One last note: I find it so important that we as women start celebrating milestones which have nothing to do with the roadmap laid out for us by the patriarchy. After a certain age, women seem to be celebrated for two things only: Being able to find themselves a man and reproducing.
Yes, weddings and babies are joyous occasions and I sure do love a good wedding party. But so is every other meaningful life event which makes us happy and gives our life meaning. Examples include but aren't limited to: getting promoted, moving places, changing careers, adopting a pet, launching a big project, paying off a loan or booking that trip we have always dreamed of.

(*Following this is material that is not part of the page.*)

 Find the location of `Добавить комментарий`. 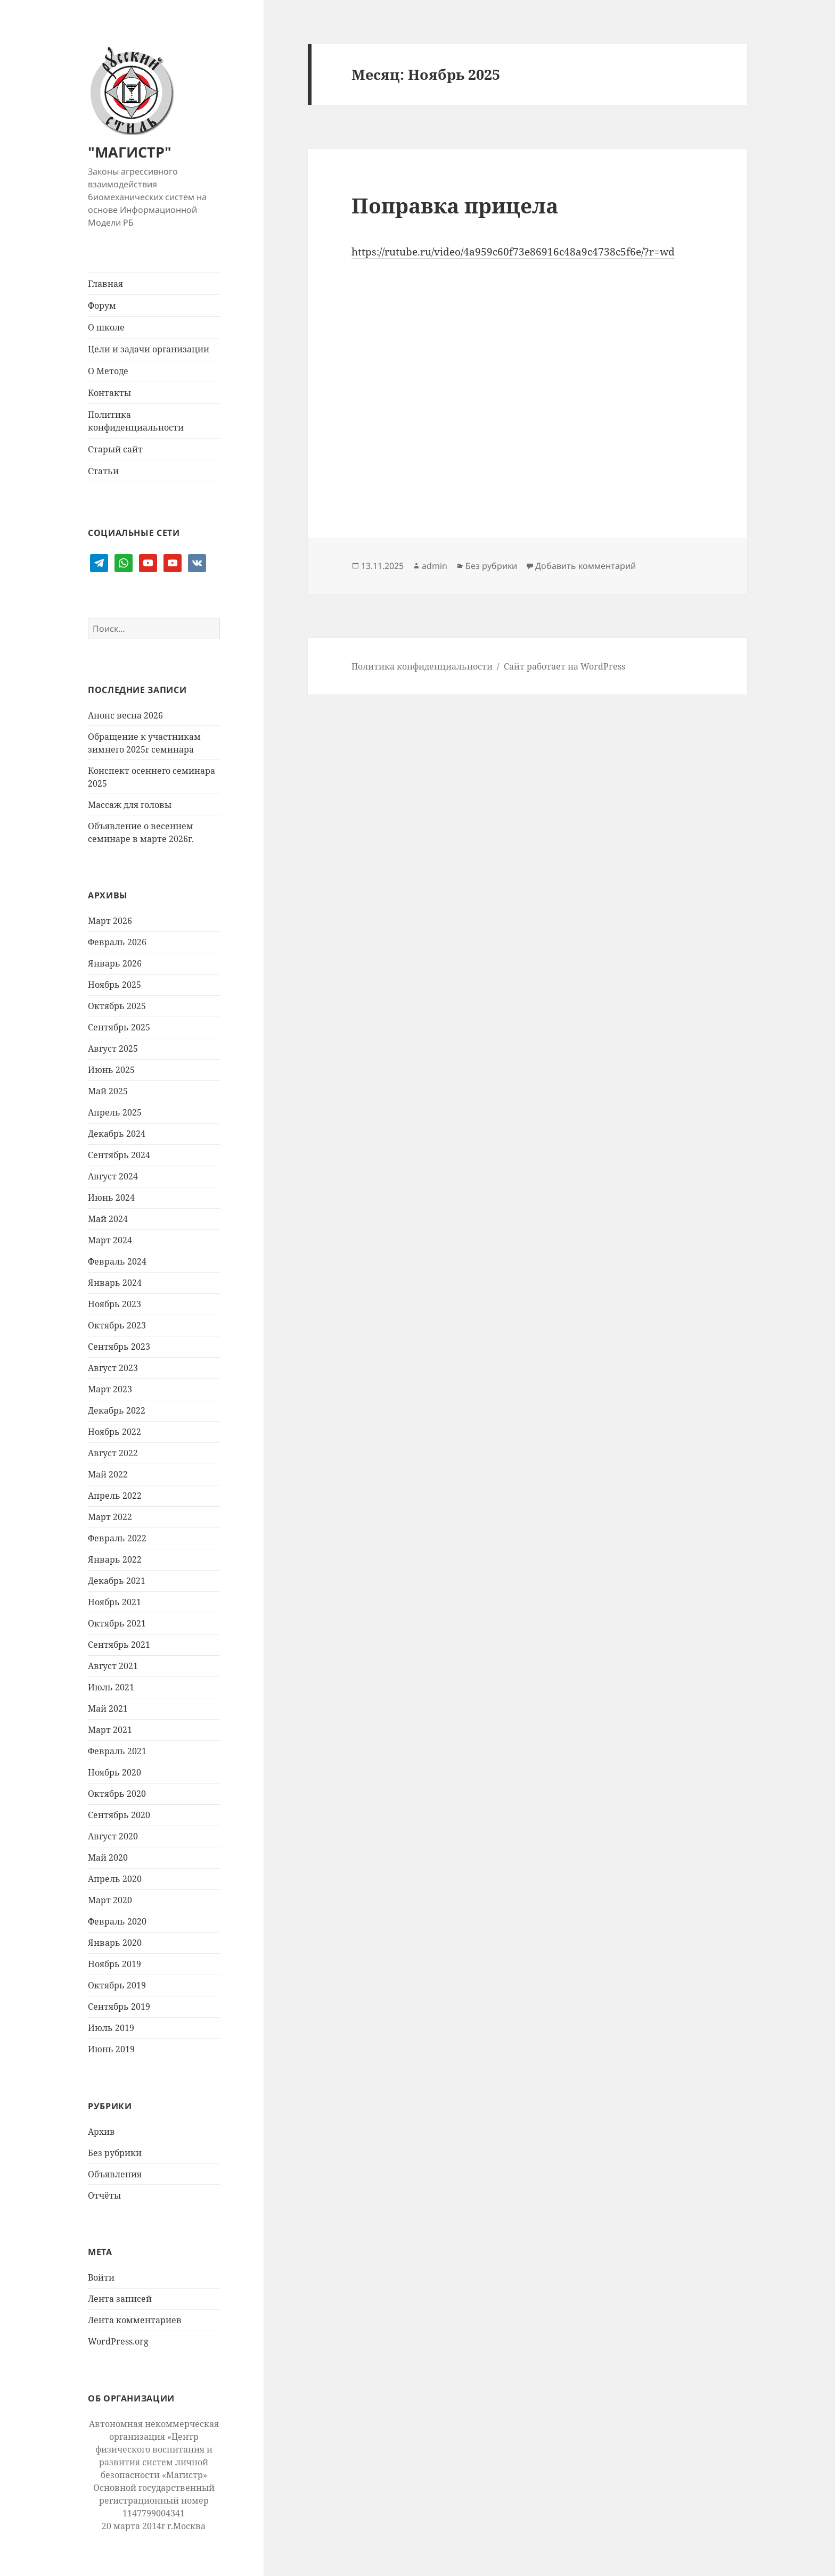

⭐️ Now on to things other than my apartment which brought me joy lately:
Re-reading Rainesford Stauffer's 2018 essay in The Cut on what happens when you cut all ties with a past life and spend almost a year without a personal life. Yes, you get lonely. But you also learn how to build your tribe: "Picking who you want to share your life with — not just dudes, but friends — is the most powerful thing you’ll ever do.”
This Vulture profile of the one, the only, Phoebe Bridgers. She talks about the "sad girl" genre, about dedicating her latest record to her first dog and about Paul Mescal. But, most importantly, she talks about how her hit single "Motion Sickness" is about the emotional abuse she experienced at the hands of her ex-fling Ryan Adams. Yes, the Ryan Adams. I completely missed that NYT-story when it broke last year, but my god. That guy is a piece of shit.
Two books: "Exciting Times" by Naoise Dolan and "Notes To Self" by Emilie Pine. Lots of wonderful things have been said about Pine's very personal essays on womanhood, and I can only agree. They are courageous, unapologetic and moving. Naoise Dolan has been compared to Sally Rooney and her style is indeed quite similar: It's dry, sharp and analytical in all the right ways. I especially loved the way she explores the gap between what’s felt and what’s spoken and how we use language to try and forge our identity.
I found a new podcast I really enjoy! "Is this working", hosted by Anna Codrea-Rado and Tiffany Philippou, is basically centered around the question: How do we want to live and work, if work is more than a job? My favorite episodes so far are the one with Anne Helen Petersen (about burning out in a job you love) and the one with Pandora Sykes (about finding happiness at work).
Jameela Jamil is a regular in this section, but every single "I Weigh" episode so far has been absolutely extraordinary. All of her guests are honest, fierce yet vulnerable and they all have dedicated their lives to making this world a kinder place. The latest episodes features Stephanie Yeboah and offers great, yet infuriating, insights into how the socio-political body positivity movement was hijacked by white straight-sized influencer girls and is now nothing more than a meaningless hashtag.
Ita O'Brien was the intimacy coordinator on the set of both Sex Education and Normal People and I personally think she's a magician for creating such deep, moving intimacy on screen. Hannah Witton interviews her for her Doing It! podcast and asks all the right questions.
More newsletters! Last year, everyone suddenly had a podcast, this year, it's newsletters. And I love it. It's my favorite medium and there can never be enough good newsletters out there. Two of my newest inbox-additions are Camilla Zuleger's Nord-Verlag newsletter (in German, and it's the best of both worlds: Scandi-culture and books) and The Meander from Dolly Alderton. Fun fact: In her first issue, Dolly recommends "Beautiful Ruins" by Jess Walter as the perfect summer read. Just like I did last year. Great minds think alike, amirite?!
I have INHALED the first season of Schitt's Creek (on Netflix, courtesy of my VPN client). It's filling the Modern Family shaped hole in my life and it walks the fine line between cringe and hilarity like no other show I have ever seen.